Fatal Dose.—Eight to ten drops have caused death.
Treatment.—Emetics, stimulants, transfusion of saline or blood, pituitrin, strychnine, or digitalin hypodermically.
Nitroglycerine gives rise to intense and persistent headache ('powder headache'). Throbbing and pulsation of all the arteries in the body; flushing of the face and collapse may follow.
Dinitrobenzene causes symptoms resembling nitro-benzol poisoning, and when acting as a chronic poison gives rise to weakness, jaundice, peripheral neuritis.

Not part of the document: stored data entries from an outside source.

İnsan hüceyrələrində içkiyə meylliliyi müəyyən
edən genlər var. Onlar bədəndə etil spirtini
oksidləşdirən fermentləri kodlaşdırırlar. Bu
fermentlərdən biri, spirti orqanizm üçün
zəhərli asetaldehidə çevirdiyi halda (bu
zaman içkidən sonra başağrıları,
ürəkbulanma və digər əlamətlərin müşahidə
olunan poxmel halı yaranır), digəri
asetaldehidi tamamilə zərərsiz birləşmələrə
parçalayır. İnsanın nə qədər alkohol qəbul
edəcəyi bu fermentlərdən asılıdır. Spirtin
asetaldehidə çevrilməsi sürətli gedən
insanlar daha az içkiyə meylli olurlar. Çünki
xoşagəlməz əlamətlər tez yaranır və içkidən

These are dangerous drugs. The ordinary symptoms of the group are noises in the ears, headache, vertigo, inability to stand or to walk properly, insensibility, and cyanosis.
The most interesting point is the condition of the [138] urine. In cases of poisoning it is dark or reddish-brown in colour, due to the presence of hæmatoporphyrin. It contains albumin and casts, but no red corpuscles. In cases of hæmatoporphyrinuria the prognosis is bad, and it is said that these cases invariably end fatally.

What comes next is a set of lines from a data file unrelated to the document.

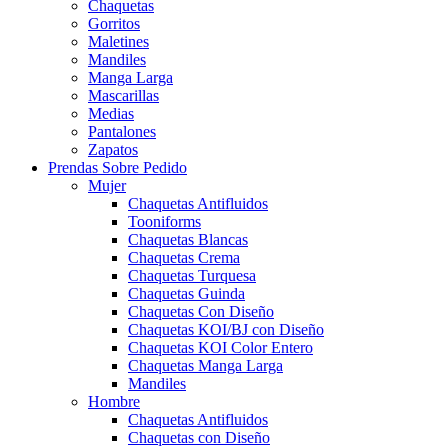
Chaquetas
Gorritos
Maletines
Mandiles
Manga Larga
Mascarillas
Medias
Pantalones
Zapatos
Prendas Sobre Pedido
Mujer
Chaquetas Antifluidos
Tooniforms
Chaquetas Blancas
Chaquetas Crema
Chaquetas Turquesa
Chaquetas Guinda
Chaquetas Con Diseño
Chaquetas KOI/BJ con Diseño
Chaquetas KOI Color Entero
Chaquetas Manga Larga
Mandiles
Hombre
Chaquetas Antifluidos
Chaquetas con Diseño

Treatment.—In an ordinary case emetics, strong coffee, hypodermic injections of strychnine, saline injections, and transfusion.
Cases of chronic poisoning from the 'als' are not uncommon, and are increasing in frequency. Hypnogen is apparently identical with veronal.

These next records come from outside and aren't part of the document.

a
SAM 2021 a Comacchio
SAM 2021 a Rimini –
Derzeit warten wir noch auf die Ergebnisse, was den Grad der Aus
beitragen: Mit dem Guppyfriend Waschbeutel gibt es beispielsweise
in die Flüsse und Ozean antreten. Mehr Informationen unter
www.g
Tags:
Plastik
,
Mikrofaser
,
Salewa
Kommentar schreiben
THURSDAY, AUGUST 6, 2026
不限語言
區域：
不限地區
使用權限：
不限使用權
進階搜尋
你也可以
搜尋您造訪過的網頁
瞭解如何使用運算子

All the above-named aniline derivatives are included in Part I. of the scheduled poisons.
Conium Maculatum (Spotted Hemlock).—All parts of the plant are poisonous, often mistaken for parsley. Contains the poisonous principle coniine, a volatile liquid alkaloid with a mousy smell; insoluble in water; soluble in alcohol, ether, and chloroform. It also contains methyl coniine.
Symptoms.—Dryness of throat, headache, dilated pupil, dysphagia, loss of muscular power, passing into complete paralysis. Delirium, coma, and convulsions, occasionally.
Post-Mortem Appearances.—Congested brain and lungs; redness of the mucous membrane of the stomach. The stomach and intestines should be examined for fragments of the leaves and fruit, recognized by their microscopical appearances.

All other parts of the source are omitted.